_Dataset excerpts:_

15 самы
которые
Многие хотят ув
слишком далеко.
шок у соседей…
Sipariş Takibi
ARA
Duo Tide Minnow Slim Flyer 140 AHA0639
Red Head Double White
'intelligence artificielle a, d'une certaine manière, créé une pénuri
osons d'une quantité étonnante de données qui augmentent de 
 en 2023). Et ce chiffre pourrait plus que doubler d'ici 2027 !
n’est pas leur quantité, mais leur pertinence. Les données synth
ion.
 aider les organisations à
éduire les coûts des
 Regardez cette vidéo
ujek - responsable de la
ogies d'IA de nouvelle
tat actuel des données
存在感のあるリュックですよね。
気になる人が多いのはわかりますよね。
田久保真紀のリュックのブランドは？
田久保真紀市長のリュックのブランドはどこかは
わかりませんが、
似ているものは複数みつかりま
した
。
---
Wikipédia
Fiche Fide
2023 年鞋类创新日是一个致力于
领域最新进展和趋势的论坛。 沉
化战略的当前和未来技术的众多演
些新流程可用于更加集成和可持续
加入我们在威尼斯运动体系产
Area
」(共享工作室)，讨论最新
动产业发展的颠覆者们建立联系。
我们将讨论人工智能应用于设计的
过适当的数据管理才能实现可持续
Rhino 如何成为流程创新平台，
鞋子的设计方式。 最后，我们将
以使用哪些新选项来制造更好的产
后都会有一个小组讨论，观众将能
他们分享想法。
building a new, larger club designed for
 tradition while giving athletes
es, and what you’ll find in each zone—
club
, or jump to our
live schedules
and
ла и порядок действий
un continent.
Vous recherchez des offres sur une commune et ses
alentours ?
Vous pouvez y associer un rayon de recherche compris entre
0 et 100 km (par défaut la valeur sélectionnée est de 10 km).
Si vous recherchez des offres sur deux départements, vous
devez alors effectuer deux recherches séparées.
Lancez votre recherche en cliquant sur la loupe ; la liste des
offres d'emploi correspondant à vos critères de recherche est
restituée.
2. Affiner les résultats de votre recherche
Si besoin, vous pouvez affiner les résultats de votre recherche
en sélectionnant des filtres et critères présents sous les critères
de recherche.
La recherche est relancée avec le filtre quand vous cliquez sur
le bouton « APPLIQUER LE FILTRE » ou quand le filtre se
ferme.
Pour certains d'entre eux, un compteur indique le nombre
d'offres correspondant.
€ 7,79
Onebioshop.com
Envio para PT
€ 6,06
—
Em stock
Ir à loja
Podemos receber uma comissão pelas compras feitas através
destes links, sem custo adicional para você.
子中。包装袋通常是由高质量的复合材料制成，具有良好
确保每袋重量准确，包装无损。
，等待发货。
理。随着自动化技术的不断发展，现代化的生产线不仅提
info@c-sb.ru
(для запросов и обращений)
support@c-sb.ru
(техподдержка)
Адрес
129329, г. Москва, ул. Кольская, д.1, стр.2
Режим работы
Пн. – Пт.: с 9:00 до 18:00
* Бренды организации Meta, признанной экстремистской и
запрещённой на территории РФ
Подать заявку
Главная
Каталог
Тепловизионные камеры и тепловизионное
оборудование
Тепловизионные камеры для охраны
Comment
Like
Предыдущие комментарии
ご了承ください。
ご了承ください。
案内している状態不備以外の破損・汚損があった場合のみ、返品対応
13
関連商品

_What you should do:_
Using the string "critères" as the search term, count the lines of the data above that hold it and report that number alone.

_Your response:_
2